Two capacitors, C1 = 27.0 µF and C2 = 35.0 µF, are connected in series, and a 21.0 V battery is connected across them.

(a) Find the equivalent capacitance, and the energy contained in this equivalent capacitor.
equivalent capacitance=

µF
total energy stored=

(b) Find the energy stored in each individual capacitor.
energy stored in C1 J
energy stored in C2

The charge is the same on both

Q = C V
so C1V1 = C2 V2
V2 = (C1/C2)V1 and V1 + V2 = 21
let C1 = 27*10^-6
let C2 = 35*10^-6
then C1/C2 = .77
then V2 = .77 V1
1.77 V1 = 21
V1 = 11.9 volts
V2 = 9.1 volts

I think you can take it from there

To find the equivalent capacitance when capacitors are connected in series, you can use the formula:

1/Ceq = 1/C1 + 1/C2 + 1/C3 + ...

In this case, there are only two capacitors connected in series, so the formula simplifies to:

1/Ceq = 1/C1 + 1/C2

Let's substitute the given values:
1/Ceq = 1/27 µF + 1/35 µF

To combine the fractions, you need to find a common denominator. The least common multiple of 27 and 35 is 945. So the equation becomes:
1/Ceq = (35/945 + 27/945) µF

Simplifying further:
1/Ceq = (62/945) µF

Now you can take the reciprocal of both sides to get the equivalent capacitance (Ceq):
Ceq = 945/62 µF ≈ 15.24 µF

So, the equivalent capacitance is approximately 15.24 µF.

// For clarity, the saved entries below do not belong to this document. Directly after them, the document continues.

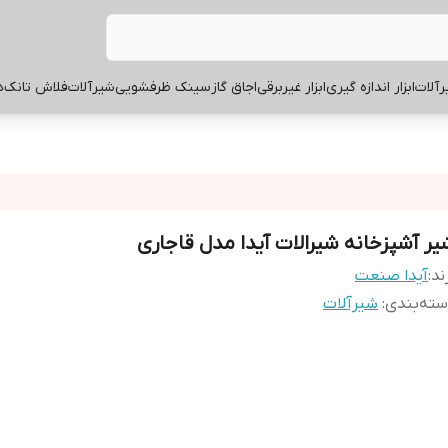
آلات
ابزار اندازه گیری
ابزار غیربرقی
اجاق گاز
سینک ظرفشویی
شیرآلات
فلاش تانک
ه
یر آشپزخانه شیرالات آیدا مدل قاجاری
ند:
آیدا صنعت
ته‌بندی
:
شیرآلات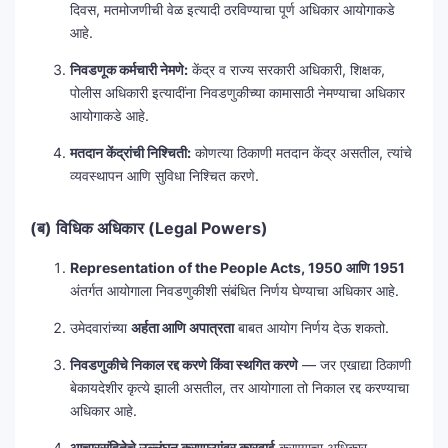
दिवस, मतमोजणीची वेळ इत्यादी ठरविण्याचा पूर्ण अधिकार आयोगाकडे
आहे.
निवडणूक कर्मचारी नेमणे:
केंद्र व राज्य सरकारी अधिकारी, शिक्षक,
पोलीस अधिकारी इत्यादींना निवडणुकीच्या कामासाठी नेमण्याचा अधिकार
आयोगाकडे आहे.
मतदान केंद्रांची निश्चिती:
कोणत्या ठिकाणी मतदान केंद्र असतील, त्यांचे
व्यवस्थापन आणि सुविधा निश्चित करणे.
(ब) विधिक अधिकार (Legal Powers)
Representation of the People Acts, 1950 आणि 1951
अंतर्गत आयोगाला निवडणुकीशी संबंधित निर्णय घेण्याचा अधिकार आहे.
उमेदवारांच्या
अर्हता आणि अपात्रता
बाबत आयोग निर्णय देऊ शकतो.
निवडणुकीचे निकाल रद्द करणे किंवा स्थगित करणे
— जर एखाद्या ठिकाणी
बेकायदेशीर कृत्ये झाली असतील, तर आयोगाला तो निकाल रद्द करण्याचा
अधिकार आहे.
आचारसंहितेचे उल्लंघन करणाऱ्यांवर कारवाई
करण्याचा अधिकार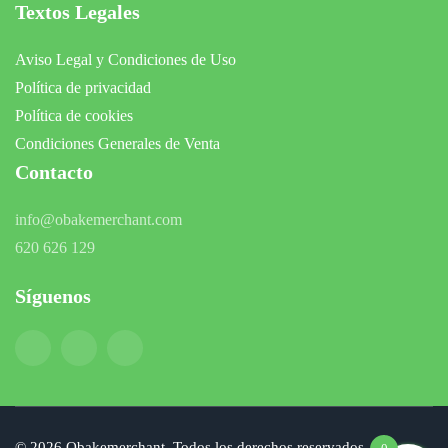
Textos Legales
Aviso Legal y Condiciones de Uso
Política de privacidad
Política de cookies
Condiciones Generales de Venta
Contacto
info@obakemerchant.com
620 626 129
Síguenos
©
2026
Obakemerchant. Todos los derechos reservados.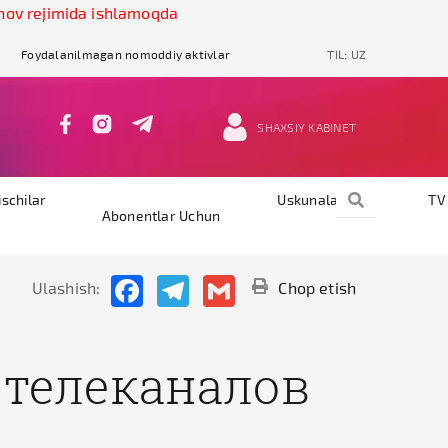
jimida ishlamoqda
Foydalanilmagan nomoddiy aktivlar
TIL:
UZ
SHAXSIY KABINET
ischilar
Uskunalar
TV
Abonentlar Uchun
Facebook
Telegram
Gmail
Ulashish:
Chop etish
 телеканалов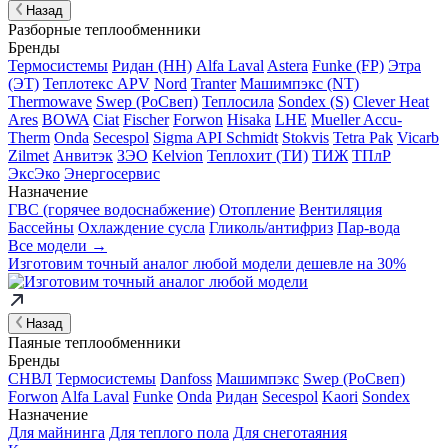
Назад
Разборные теплообменники
Бренды
Термосистемы
Ридан (НН)
Alfa Laval
Astera
Funke (FP)
Этра
(ЭТ)
Теплотекс APV
Nord
Tranter
Машимпэкс (NT)
Thermowave
Swep (РоСвеп)
Теплосила
Sondex (S)
Clever Heat
Ares
BOWA
Ciat
Fischer
Forwon
Hisaka
LHE
Mueller Accu-
Therm
Onda
Secespol
Sigma API Schmidt
Stokvis
Tetra Pak
Vicarb
Zilmet
Анвитэк
ЗЭО
Kelvion
Теплохит (ТИ)
ТИЖ
ТПлР
ЭксЭко
Энергосервис
Назначение
ГВС (горячее водоснабжение)
Отопление
Вентиляция
Бассейны
Охлаждение сусла
Гликоль/антифриз
Пар-вода
Все модели →
Изготовим
точный аналог
любой модели дешевле на 30%
Назад
Паяные теплообменники
Бренды
СНВЛ
Термосистемы
Danfoss
Машимпэкс
Swep (РоСвеп)
Forwon
Alfa Laval
Funke
Onda
Ридан
Secespol
Kaori
Sondex
Назначение
Для майнинга
Для теплого пола
Для снеготаяния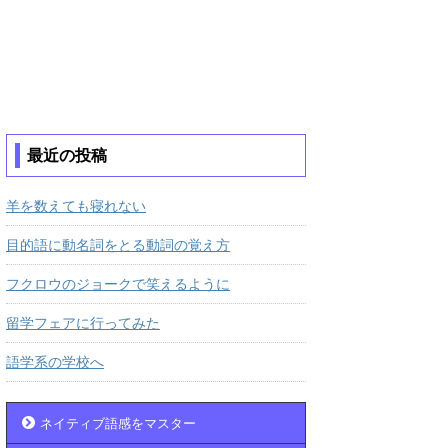
最近の投稿
羊を数えても寝れない
目的語に動名詞をとる動詞の覚え方
フクロウのジョークで笑えるように
留学フェアに行ってみた
語学系の学校へ
ネイティブ語感をマスター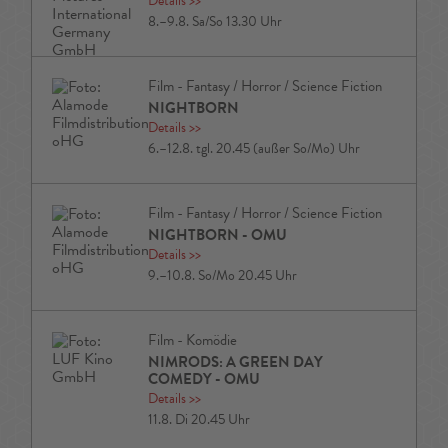
Details
>>
8.–9.8. Sa/So 13.30 Uhr
Film - Fantasy / Horror / Science Fiction
NIGHTBORN
Details
>>
6.–12.8. tgl. 20.45 (außer So/Mo) Uhr
Film - Fantasy / Horror / Science Fiction
NIGHTBORN - OMU
Details
>>
9.–10.8. So/Mo 20.45 Uhr
Film - Komödie
NIMRODS: A GREEN DAY
COMEDY - OMU
Details
>>
11.8. Di 20.45 Uhr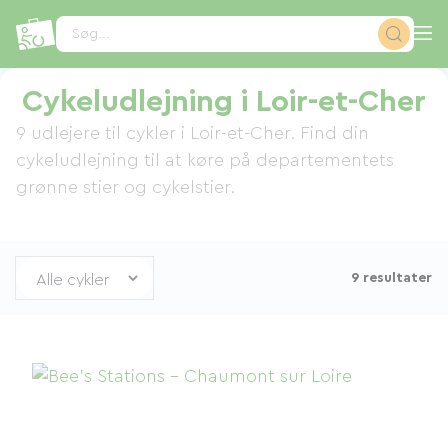
CCookie-styringspanel
Søg...
Cykeludlejning i Loir-et-Cher
9 udlejere til cykler i Loir-et-Cher. Find din
cykeludlejning til at køre på departementets
grønne stier og cykelstier.
9 resultater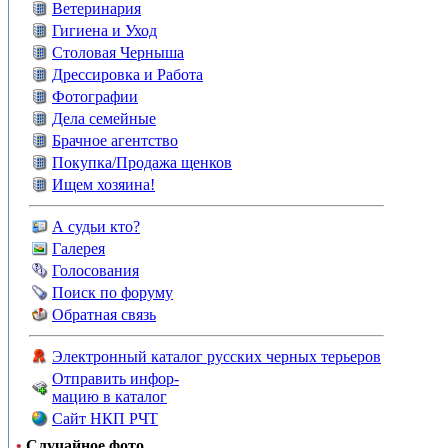
Ветеринария
Гигиена и Уход
Столовая Черныша
Дрессировка и Работа
Фотографии
Дела семейные
Брачное агентство
Покупка/Продажа щенков
Ищем хозяина!
А судьи кто?
Галерея
Голосования
Поиск по форуму
Обратная связь
Электронный каталог русских черных терьеров
Отправить инфор-
мацию в каталог
Сайт НКП РЧТ
•
Случайное фото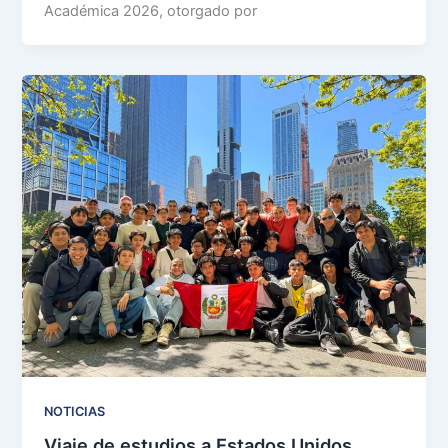
Académica 2026, otorgado por
NOTICIAS
Viaje de estudios a Estados Unidos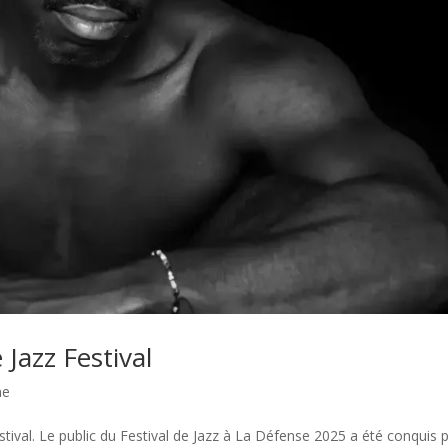
Jazz Festival
me
tival. Le public du Festival de Jazz à La Défense 2025 a été conquis p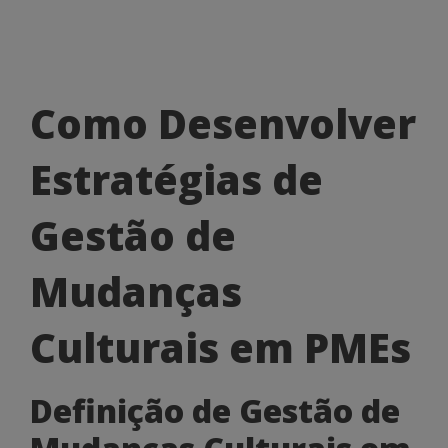
Como
Como Desenvolver
Desenvolver
Estratégias de
Estratégias
de
Gestão de
Gestão
Mudanças
de
Mudanças
Culturais em PMEs
Culturais
Definição de Gestão de
em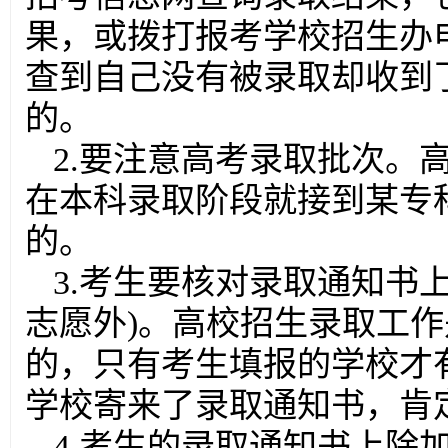
果，或拨打报考学校招生办
查到自己没有被录取却收到
的。
2.要注意高考录取批次。
在本科录取阶段就接到某专
的。
3.考生要核对录取通知书
志愿外)。高校招生录取工
的，只有考生填报的学校才
学校寄来了录取通知书，肯
4.考生的录取通知书上除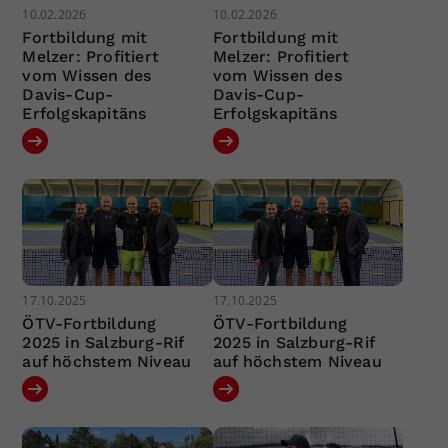
10.02.2026
10.02.2026
Fortbildung mit
Fortbildung mit
Melzer: Profitiert
Melzer: Profitiert
vom Wissen des
vom Wissen des
Davis-Cup-
Davis-Cup-
Erfolgskapitäns
Erfolgskapitäns
17.10.2025
17.10.2025
ÖTV-Fortbildung
ÖTV-Fortbildung
2025 in Salzburg-Rif
2025 in Salzburg-Rif
auf höchstem Niveau
auf höchstem Niveau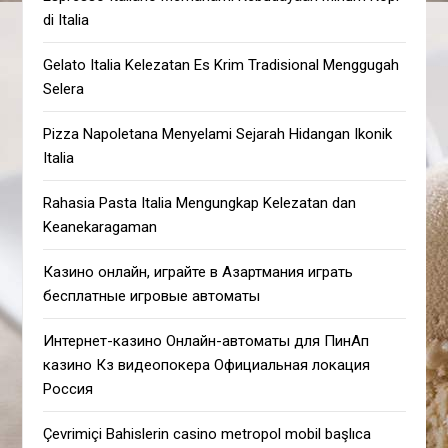
di Italia
Gelato Italia Kelezatan Es Krim Tradisional Menggugah
Selera
Pizza Napoletana Menyelami Sejarah Hidangan Ikonik
Italia
Rahasia Pasta Italia Mengungkap Kelezatan dan
Keanekaragaman
Казино онлайн, играйте в Азартмания играть
бесплатные игровые автоматы
Интернет-казино Онлайн-автоматы для ПинАп
казино Кз видеопокера Официальная локация
Россия
Çevrimiçi Bahislerin casino metropol mobil başlıca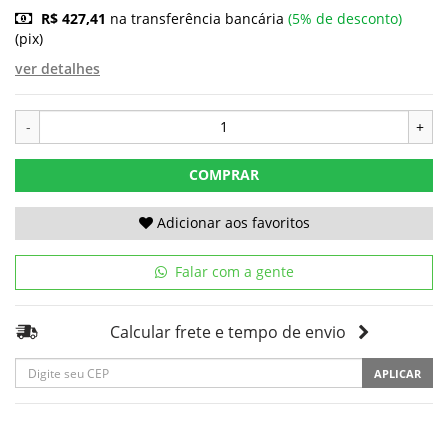
R$ 427,41
na transferência bancária
(5% de desconto)
(pix)
ver detalhes
-
+
COMPRAR
Adicionar aos favoritos
Falar com a gente
Calcular frete e tempo de envio
APLICAR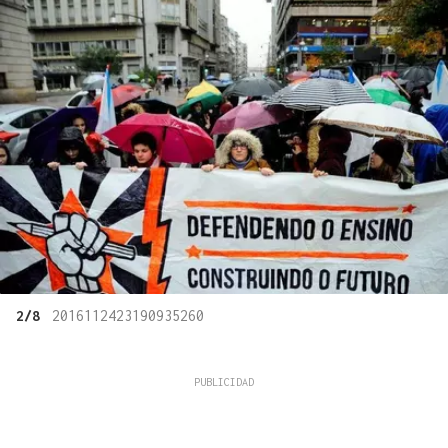
2/8
2016112423190935260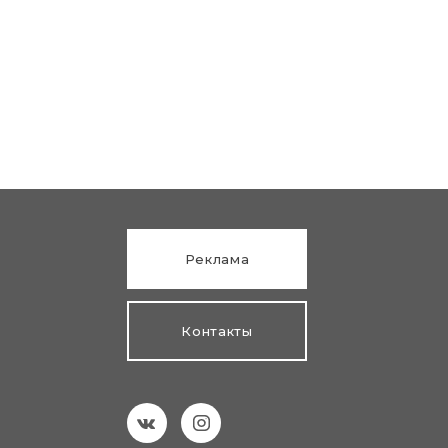
Реклама
Контакты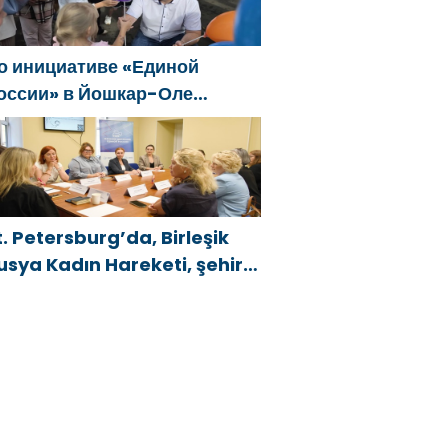
о инициативе «Единой
оссии» в Йошкар-Оле
остоялся семейный
естиваль
t. Petersburg’da, Birleşik
usya Kadın Hareketi, şehir
enelinde kadınlara yönelik
estek programlarının
eliştirilmesi için öneriler
azırladı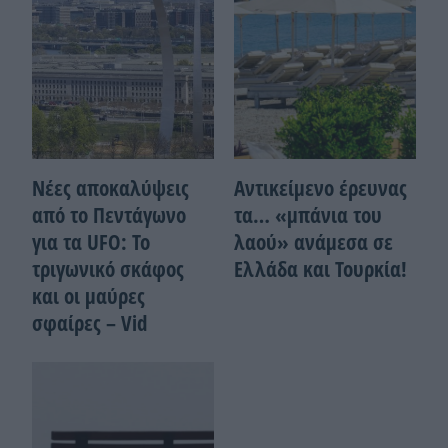
Νέες αποκαλύψεις
Αντικείμενο έρευνας
από το Πεντάγωνο
τα… «μπάνια του
για τα UFO: Το
λαού» ανάμεσα σε
τριγωνικό σκάφος
Ελλάδα και Τουρκία!
και οι μαύρες
σφαίρες – Vid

To find the energy contained in the equivalent capacitor, you can use the formula:

E = (1/2) * C * V^2

where E is the energy, C is the capacitance, and V is the voltage.

Substituting the values:
E = (1/2) * 15.24 µF * (21.0 V)^2
E ≈ 3220.74 µJ

Therefore, the total energy stored in the equivalent capacitor is approximately 3220.74 µJ.

To find the energy stored in each individual capacitor, you can use the formula:

E = (1/2) * C * V^2

For C1:
E1 = (1/2) * 27.0 µF * (21.0 V)^2

Simplifying:
E1 ≈ 6172.5 µJ

Therefore, the energy stored in C1 is approximately 6172.5 µJ.

For C2:
E2 = (1/2) * 35.0 µF * (21.0 V)^2

Simplifying:
E2 ≈ 8082.75 µJ

Therefore, the energy stored in C2 is approximately 8082.75 µJ.